I’ve had significant training in conflict resolution. My job puts me between people and what they want to do every day. I am often expected to broker compromise. I like doing that. It’s a good way to serve the people. But in our political discourse, we’ve jettisoned compromise — anything less than total domination is considered failure. The idea that both sides get a little is now almost incomprehensible, because that would mean that one side doesn’t get everything! We have truly become a land of INtolerance, on both sides. We have supporters of both candidates screaming that anyone who supports the other side must actually have something wrong with them, and treating them as such.

And so for a while today I really just had to put my head down. Not because there’s no change — I didn’t expect there would be — but because the results on the national level will just reinforce the already dug-in positions of both sides. One will say: “A-ha! We’ve got a mandate! Our power is growing, and we must be on the right track! That means our opponents are on the wrong track, and must be stopped” And the other side will say, “Our opponents are on the wrong track, and must be stopped!” And there’s no willingness to find any middle ground on anything.

So, here’s my little wish for the next four years.
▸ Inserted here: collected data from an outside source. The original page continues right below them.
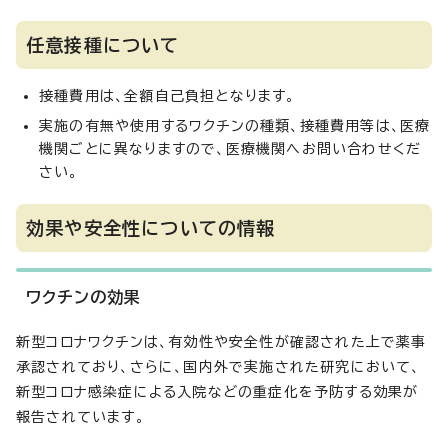
任意接種について
接種費用は、全額自己負担となります。
実施の有無や使用するワクチンの種類、接種費用等は、医療
機関ごとに異なりますので、医療機関へお問い合わせくだ
さい。
効果や安全性についての情報
ワクチンの効果
新型コロナワクチンは、有効性や安全性が確認された上で薬事
承認されており、さらに、国内外で実施された研究において、
新型コロナ感染症による入院などの重症化を予防する効果が
報告されています。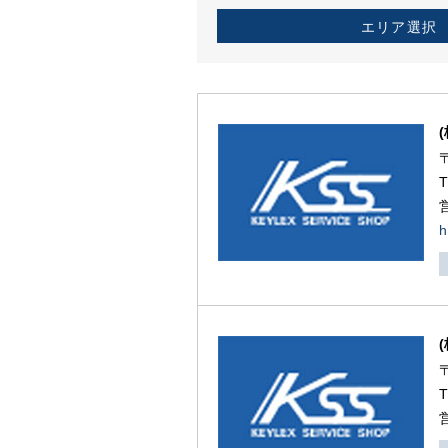
エリア選択
h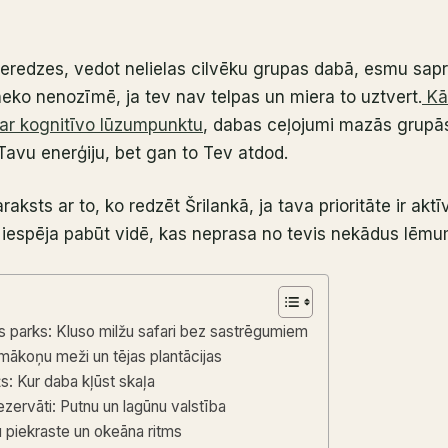
eredzes, vedot nelielas cilvēku grupas dabā, esmu saprat
 neko nenozīmē, ja tev nav telpas un miera to uztvert.
Kā
par kognitīvo lūzumpunktu
, dabas ceļojumi mazās grupās 
avu enerģiju, bet gan to Tev atdod.
aksts ar to, ko redzēt Šrilankā, ja tava prioritāte ir aktī
 iespēja pabūt vidē, kas neprasa no tevis nekādus lēmu
is parks: Kluso milžu safari bez sastrēgumiem
mākoņu meži un tējas plantācijas
žs: Kur daba kļūst skaļa
rezervāti: Putnu un lagūnu valstība
 piekraste un okeāna ritms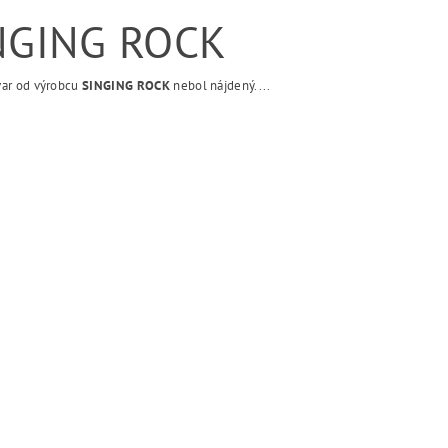
NGING ROCK
var od výrobcu
SINGING ROCK
nebol nájdený....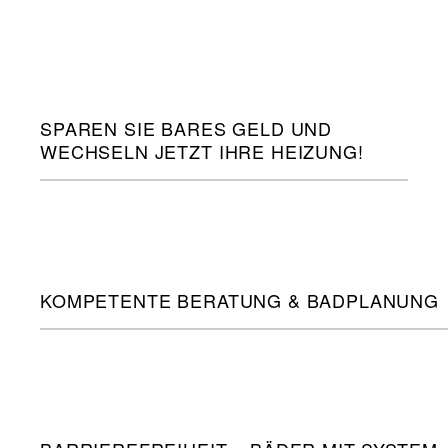
SPAREN SIE BARES GELD UND
WECHSELN JETZT IHRE HEIZUNG!
KOMPETENTE BERATUNG & BADPLANUNG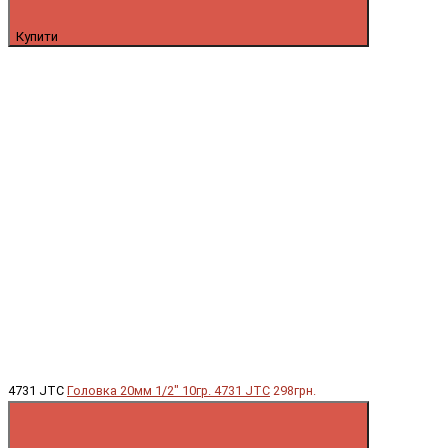
Купити
4731 JTC
Головка 20мм 1/2" 10гр. 4731 JTC
298грн.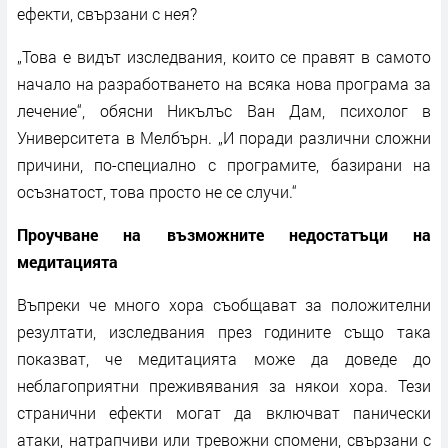
ефекти, свързани с нея?
„Това е видът изследвания, които се правят в самото
начало на разработването на всяка нова програма за
лечение“, обясни Никълъс Ван Дам, психолог в
Университета в Мелбърн. „И поради различни сложни
причини, по-специално с програмите, базирани на
осъзнатост, това просто не се случи.“
Проучване на възможните недостатъци на
медитацията
Въпреки че много хора съобщават за положителни
резултати, изследвания през годините също така
показват, че медитацията може да доведе до
неблагоприятни преживявания за някои хора. Тези
странични ефекти могат да включват панически
атаки, натрапчиви или тревожни спомени, свързани с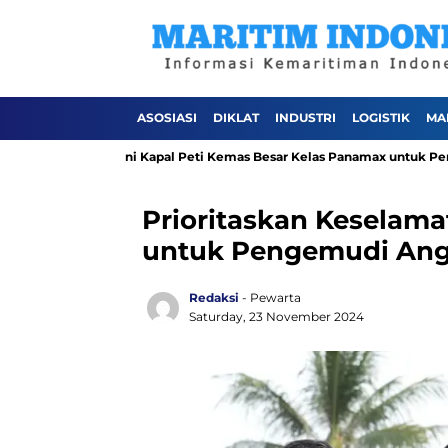
ASOSIASI
DIKLAT
INDUSTRI
LOGISTIK
MA
timban Layani Kapal Peti Kemas Besar Kelas Panamax untuk Pertama K
Prioritaskan Keselam
untuk Pengemudi Angk
Redaksi
- Pewarta
Saturday, 23 November 2024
I wish we could all accept that people who disagree with us are not necessarily evil, that they are not necessarily out to do us harm, that they may in fact have a legitimate point of view. And I wish we would then argue for our own points without vilifying the other side. If I want government to get out of my public library records and to leave the science to the scientists (which we used to call conservative values, by the way), I need to argue that point without labeling people who don’t feel the same way as hopeless, dangerous troglodytes.

Because, really, the idea that I would be nostalgic for a presidential scolding is just too much to bear.